The lowpass filter 2 ensures that the signal processing system of the present invention does not receive input signal frequencies above a desired upper limit. Although the sampling method utilized by the present invention varies considerably from the normal methods of analog to digital conversion and as a result does not suffer from normal aliasing effects, it is still desirable to bandlimit the input signal Vin as will be mentioned later.
The output 3 of the lowpass filter 2, is fed to the inputs of a positive track and hold 4, and a negative track and hold 5. The track and holds 4 and 5, have respective outputs 10 and 13. The outputs 10, 13 are in phase with and track the input signal Vin. The track and holds 4, 5, also have respective outputs 11 and 12 that are slightly out of phase with, and normally track, the input signal Vin.
The two outputs 10 and 11 of the positive track and hold 4 are fed to the inputs of a differential comparator 6. The two outputs 12 and 13 of the negative track and hold 5 are fed to the inputs of a differential comparator 7. For the purposes of description, the two differential comparators 6, 7, are referred to as the positive slope comparator 6 and negative slope comparator 7.
Each of the comparators 6, 7, has a digital output 14, ;5. The output 14 of the positive slope comparator 6 is fed to an interrupt input on a microprocessor 35 via line 18, and to a hold trigger input on the positive track and hold 4 via line 20. The output 15 of the negative slope comparator 7 is also fed to another interrupt input on the microprocessor 35 via line 22, and to a hold trigger input on the negative track and hold 5 via line 21. Further, the positive track and hold 4, has a track trigger input which is controlled by an output from microprocessor 35 via line 17, and the negative track and hold 5 has a track trigger input which is controlled by an output from the microprocessor 35 via line 16.

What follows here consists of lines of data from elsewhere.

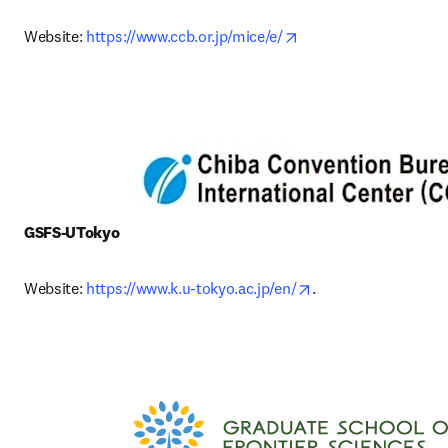
opens in new tab/win
Website: 
https://www.ccb.or.jp/mice/e/
GSFS-UTokyo
opens in new tab/w
Website: 
https://www.k.u-tokyo.ac.jp/en/
.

The microprocessor 35 may be a suitable device providing sufficient capabilities, including speed, number of input and output lines and number of interrupt lines.
In operation, the above described configuration of track and holds 4, 5, and comparators 6, 7, operates to detect the relative maxima and minima in Vin as follows. While the input signal Vin is exhibiting a positive slope, the output 10 of the positive track and hold 4 is tracking and in phase with the input signal Vin. The output 11 of the track and hold 4 is also tracking the input signal Vin, but is slightly out of phase (lagging) behind the output 10. This causes the output 14 of positive slope comparator 6 to be in a logic low condition until a positive peak (maxima) of the input signal Vin occurs, and at this point the lagging of the output 11 behind output 10 causes the output 14 of the positive slope comparator to change state to a logic high, and remain in a logic high condition during the negative slope of the input signal Vin.
The rising edge of the logic signal at output 14 of the positive slop comparator 6 therefore corresponds with the positive peak or maxima of the input signal Vin. The track and hold 4 is set to its tracking mode by a logic signal from the microprocessor 35 via line 17.
The function of the negative slope comparator 7, the negative track and hold 5 and the associated signal and control lines is identical to that described above for the positive slope comparator 6 and positive track and hold 4, except that the rising edge of the logic signal at output 15 of the negative slope comparator 7 corresponds with the negative peak or minima of the input signal Vin.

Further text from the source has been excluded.